Siz genelde ilişkilerinizi saklamıyorsunuz. Karşı taraf ünlü bir isim olmadığında, bunun ilişkiye yansıyan dezavantajları oluyor mu?

Ben hiçbir şeyimi saklamıyorum ki (gülüyor). Benim hayatım çok basit ve küçük. O yüzden benimle birlikte olan insan nasıl bir kişilik olduğumu hemen anlar. Çünkü netimdir. Sürprizlerle karşılaşmaz. O yüzden aşkta hep kaybetmişimdir.

Sevgi mi, aşk mı?

İkisi de değil. Çünkü seven ama değerini bilen birini görmedim ya da aşık olup üzmeyen... İkisine de inanmıyorum.

Gelecek planlarınızda evlenmek ve anne olmak var mı?  

Annelik ve çocuk benim beynimdeki tek kavram olabilir. Fakat gel gör ki, sanırım çok istediğim için olmuyor.

Nasıl bir film oldu 'Gülcemal'? İzleyenler neler bulacak?

Komik ve eğlenceli bir film oldu. Her şeyden önce seyirci bol bol gülecek diye umuyoruz. Ama ne olur ne olmaz, tam olarak kestirmek mümkün değil. Sosyal bir mesaj olarak bakarsak; paraya değer vermeyen ve doğal yaşamı benimsemiş bir adamın hikayesi diyebiliriz.

Çekimler nasıl geçti?  

Çekimler oldukça eğlenceliydi. Yaptığımız işe inandığımız için ortaya güzel bir film çıktığını düşünüyoruz. Çekimler yaklaşık üç haftada tamamlandı.

İzleyici neden 'Gülcemal'e gitmeli?

Ben bu konuda biraz derin düşünüyorum. Hayatta her yaptığımız şeyi neden-sonuç ilişkisiyle yapmamalıyız. Delilik seviyemiz artar ve kafayı yeriz (gülüyor). İzleyiciler iyi vakit geçirecek ve bol bol gülecekler. Deşarj etmek, komedi filmlerinin asıl amacıdır.

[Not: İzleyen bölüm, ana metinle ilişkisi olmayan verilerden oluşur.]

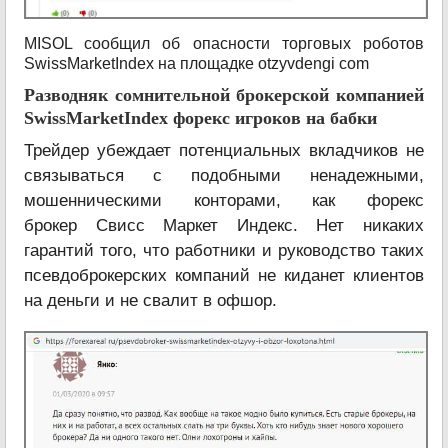
MISOL сообщил об опасности торговых роботов
SwissMarketIndex на площадке otzyvdengi com
Разводняк сомнительной брокерской компанией
SwissMarketIndex форекс игроков на бабки
Трейдер убеждает потенциальных вкладчиков не
связываться с подобными ненадежными,
мошенническими конторами, как форекс
брокер Свисс Маркет Индекс. Нет никаких
гарантий того, что работники и руководство таких
псевдоброкерских компаний не киданет клиентов
на деньги и не свалит в офшор.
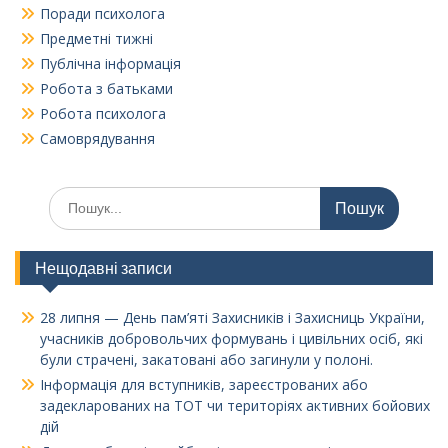
Поради психолога
Предметні тижні
Публічна інформація
Робота з батьками
Робота психолога
Самоврядування
Шукати:
Нещодавні записи
28 липня — День пам’яті Захисників і Захисниць України,
учасників добровольчих формувань і цивільних осіб, які
були страчені, закатовані або загинули у полоні.
Інформація для вступників, зареєстрованих або
задекларованих на ТОТ чи територіях активних бойових
дій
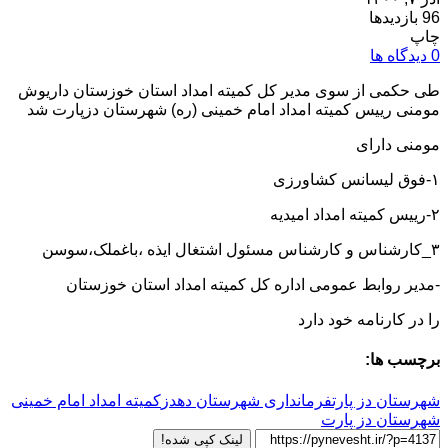
96 بازدیدها
چاپ
0 دیدگاه ها
طی حکمی از سوی مدیر کل کمیته امداد استان خوزستان داریوش
مومنی رییس کمیته امداد امام خمینی (ره) شهرستان دزپارت شد
مومنی دارای
۱-فوق لیسانس کشاورزی
۲-رییس کمیته امداد امیدیه
۳_کارشناس و کارشناس مسئول اشتغال ایذه ،باغملک،سوسن
-مدیر روابط عمومی اداره کل کمیته امداد استان خوزستان
را در کارنامه خود دارد
برچسب ها:
شهرستان دز پارت
فرمانداری شهرستان دهدز
کمیته امداد امام خمینی
شهرستان دز پارت
لینک کپی شده!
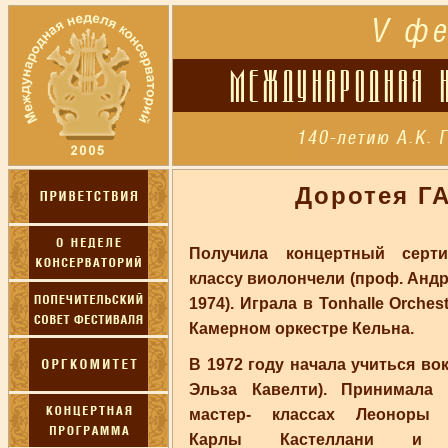
Доротея Г
Получила концертный серт
классу виолончели (проф. Андр
1974). Играла в Tonhalle Orchest
Камерном оркестре Кельна.
В 1972 году начала учиться во
Эльза Кавелти). Принимала 
мастер- классах Леоноры 
Карлы Кастеллани и Э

Peki bu projeyi sizin için cazip kılan neydi?  

Yaptığı işe güven duyduğum bir adamla ve iyi bir oyuncuyla çalışacak olmak ilk tercihimdi. Çünkü beraber çalıştığım insanların -eğer noname değillerse- geçmişine bakmak ve başarılarını bilmek güç verir. Ortaya çıkacak işi az çok tahmin edebilirsiniz. Hikaye Peker'e ait olduğu için daha rahat kabul ettim.

Canlandırdığınız Ayşen'i biraz anlatır mısınız?

Ayşen tam bir görev adamı. İyi bir avukat ve Gülcemal'in babasının tek güvendiği kişi diyebiliriz. İşine konsantre olmuş bir karakter.[reklam]

Ayşen'le benzer noktalarınız var mı? Nasıl empati kurdunuz?

İşine duyduğu saygı konusunda benzeşiyoruz. Ama ben bugüne kadar oynadığım hiçbir rolle kendimi bağdaştırmadım. O zaman oyuncu olmuyorsunuz. ''Ben olsam ne yapardım?'' diye başlıyorsunuz. Bu da bana göre büyük bir handikap.

Peker Açıkalın'la uyumunuz nasıldı?

Peker çok tatlı bir adam. Yüzüne bakınca zaten pozitif oluyorsunuz. O yüzden iş yaparken de zorlanmadım. Çünkü ben çalıştığım insanlarla iş süresi boyunca gereğinden fazla arkadaş olmamaya çalışırım. Arkadaşlık başka, iş başka. Birbirine karıştırılmaması gerekir.

 

BEKLEMEYİ İYİ BİLİRİM

Neden bu kadar ara vererek projelerde yer alıyorsunuz?  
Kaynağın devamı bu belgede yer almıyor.